A strong faith is not an insurance policy against danger or suffering or struggle. I thought that way as a child -- that I could conquer all things with God by my side. Now, not so much. Great faith, small faith -- meh. 

"Life is suffering," said the Buddha (though in truth the concept of dukkha is more subtle than that). Awful things happen, whether you have faith or not, and faith won't erase the wounds. After Jesus' resurrection the disciple Thomas declared he would acknowledge the risen Christ only if he could touch the wounds in his hands and feet, put his hand on the place where the spear had slashed Jesus' side. 

It's the wounds that matter, scarred, healed over, but still vibrating with the wounds of the world. It's in the hurt, questioning places that even a "little" faith gasps, breathes, lives. Why? Because Jesus meets me here, wounded, suffering, compassionate. And it's where I meet others, in that boat that's never quite still in BWV 81. 

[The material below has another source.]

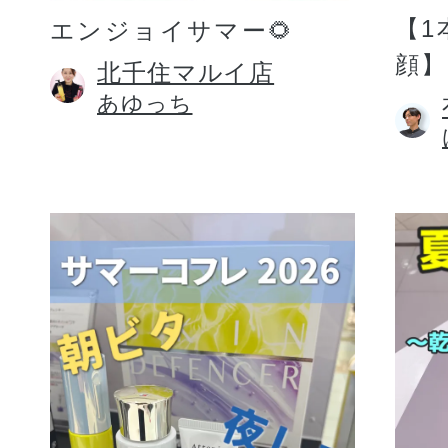
【1
エンジョイサマー🌻
顔】
北千住マルイ店
あゆっち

Wednesday, December 20, 2023

Writing about faith

It is not easy to write about the contradictions in life's spiritual dimensions. They are best held lightly. Don't explain too much: 

        Joy does not equal happiness; it's deeper and different. 

        Hope is not the same as optimism; hope is what carries you when there is no room for optimism. 

        Light shines in darkness, both inside and out. 

        Grace is at work even as we are dying, our whole life long. 

        Somewhere, in some other dimension, there is the peace of God; yet we pray for peace on earth. 

Enough said. Hold these things lightly and don't explain too much. 

Write of paradox in the third person and let readers fill in their own story. It is good exercise to puzzle these things out. 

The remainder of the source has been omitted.